Felicia Dorothea Hemans
The Isle Of Founts
Son of the stranger! wouldst thou take
O'er yon blue hills thy lonely way,
To reach the still and shining lake
Along whose banks the west-winds play?
-Let no vain dreams thy heart beguile,
Oh! seek thou not the Fountain-Isle!
Lull but the mighty serpent king,
'Midst the grey rocks, his old domain;
Ward but the cougar's deadly spring,
-Thy step that lake's green shore may gain;
And the bright Isle, when all is pass'd,
Shall vainly meet thine eye at last!
Yes! there, with all its rainbow streams,
Clear as within thine arrow's flight,
The Isle of Founts, the Isle of dreams,
Floats on the wave in golden light;
And lovely will the shadows be
Of groves whose fruit is not for thee!
And breathings from their sunny flowers,
Which are not of the things that die,
And singing voices from their bowers
Shall greet thee in the purple sky;
Soft voices, e'en like those that dwell
Far in the green reed's hollow cell.
Or hast thou heard the sounds that rise
From the deep chambers of the earth?
The wild and wondrous melodies
To which the ancient rocks gave birth?
-Like that sweet song of hidden caves
Shall swell those wood-notes o'er the waves.

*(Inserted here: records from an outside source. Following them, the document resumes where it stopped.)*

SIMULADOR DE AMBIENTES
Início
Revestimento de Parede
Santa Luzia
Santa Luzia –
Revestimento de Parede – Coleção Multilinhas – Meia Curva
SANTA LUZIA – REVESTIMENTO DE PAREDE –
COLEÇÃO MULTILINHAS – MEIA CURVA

The emerald waves!-they take their hue
And image from that sunbright shore;
But wouldst thou launch thy light canoe,
And wouldst thou ply thy rapid oar,
Before thee, hadst thou morning's speed,
The dreamy land should still recede!
Yet on the breeze thou still wouldst hear
The music of its flowering shades,
And ever should the sound be near
Of founts that ripple through its glades;
The sound, and sight, and flashing ray
Of joyous waters in their play!
But woe for him who sees them burst
With their bright spray-showers to the lake!
Earth has no spring to quench the thirst
That semblance in his soul shall wake,
For ever pouring through his dreams,
The gush of those untasted streams!
Bright, bright in many a rocky urn,
The waters of our deserts lie,
Yet at their source his lip shall burn,
Parch'd with the fever's agony!
From the blue mountains to the main,
Our thousand floods may roll in vain.
E'en thus our hunters came of yore
Back from their long and weary quest;
-Had they not seen th' untrodden shore,
And could they 'midst our wilds find rest?
The lightning of their glance was fled,
They dwelt amongst us as the dead!
They lay beside our glittering rills,
With visions in their darken'd eye,
Their joy was not amidst the hills,
Where elk and deer before us fly;
Their spears upon the cedar hung,
Their javelins to the wind were flung.
They bent no more the forest-bow,
They arm'd not with the warrior-band,
The moons wan'd o'er them dim and slow-
-They left us for the spirit's land!
Beneath our pines yon greensward heap
Shows where the restless found their sleep.
Son of the stranger! if at eve
Silence be 'midst us in thy place,
Yet go not where the mighty leave
The strength of battle and of chase!
Let no vain dreams thy heart beguile,
Oh! seek thou not the Fountain-Isle!